My First Cryptarithm!

So we have $P^2 = P + 10k$ for some integer $k, \quad 0 \leq k \leq 8$ , we see that $P$ is one of $0,1,5$ or $6$ . Now by considering the last two digits of each factor and the product we have $(10E + P)^2 = 100n + 10E + P$ for some integer $n < 100$ .

This means that $20PE+P^2-10E-P = 10E(2P-1)+P(P-1)$ is a multiple of $100$ . Let us consider $P = 6$ . Then $110E+30$ is a multiple of $100$ , implying that $E = 7$ . This means that $776^2$ must end in the digits $776$ , but $776^2$ actually ends in the digits $176$ . Thus, $P \neq 6$ .

Next try $P = 5$ . Then $90E + 20$ is a multiple of $100$ , implying that $E = 2$ . This means that $225^2$ must end in the digits $225$ , but $225^2$ actually ends in the digits $625$ . Thus $P \neq 5$ . Therefore, $P = 0$ or $1$ .

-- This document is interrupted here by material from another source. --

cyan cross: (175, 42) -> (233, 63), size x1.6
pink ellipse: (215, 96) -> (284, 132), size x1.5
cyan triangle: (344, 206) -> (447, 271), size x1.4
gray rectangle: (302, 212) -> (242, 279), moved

In either case we have $P(P-1) = 0$ , which means that $10E(2P-1)$ is a multiple of $100$ . Since $2P - 1 = \pm 1$ , we conclude that $E=0$ implying that $P=1$ , since it must be different from $E$ . Thus we have $P=1, E=0$ . Then we have $B = J^2$ and $B = 2J$ , since $(J001)^2 = (J)^200(2J)001 = B00B001$ . Since $J^2 = 2J$ and $J \neq 0$ , we conclude that $J = 2$ , whence $\overline{JEEP} = \boxed{2001}$ .

If you've entered this problem via this wiki: Cryptogram , and if you're looking for a solution involving Chinese-Remainder Theorem , please check in the comments to this post for @PiHanGoh 's solution.

\sqrt{10000000} = around 3162 so Jeep is less than that because BEEBEEP is only 7 digits long. Unless P = 1, BEEBEEP won't make sense (5 and 6 would mess it up). E is obviously 0. Try 1001^2 in calculator, doesn't work. Try 2001^2 in calculator, works, Try 3001^2 in calculator, doesn't work. Answer is 2001.